Of course the real test of these fire control systems was whether they worked in action. During the battle of North Cape, fought in December 1943, Vice-Admiral Burnett’s flagship Belfast and the cruisers Sheffield and Norfolk detected the German battlecruiser Scharnhorst as it tried to intercept an Allied convoy off the northern coast of Norway. At the time Belfast carried Type 273 target identification radar and Type 284 main battery fire control radar, as well as other air warning and secondary fire control sets. Sheffield and Norfolk carried a similar radar suite. At 9am on 26 December the cruisers detected Scharnhorst by radar and engaged her at a range of 6 nautical miles. The unsuspecting German battlecruiser still had her guns trained fore and aft. She was hit twice, and her own primitive radar set was knocked out. She disengaged and the British cruisers shadowed her by radar, reporting her position to Admiral Fraser on board the battleship Duke of York.
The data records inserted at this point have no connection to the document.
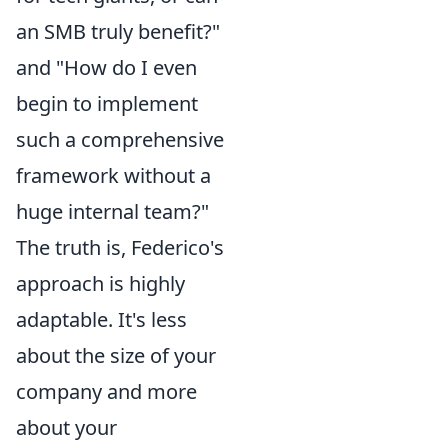
an SMB truly benefit?"
and "How do I even
begin to implement
such a comprehensive
framework without a
huge internal team?"
The truth is, Federico's
approach is highly
adaptable. It's less
about the size of your
company and more
about your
By early evening Fraser was in a position to engage Scharnhorst, supported by the cruiser Jamaica and Burnett’s Belfast. The battle that followed was fought in a blizzard, but the British battleship and light cruisers used their fire control radars to track and engage the enemy. The Scharnhorst was eventually sunk – a victory that owed as much to the new technology of radar fire control as it did to British naval firepower. This engagement shows just how far British naval technology had come since 1939.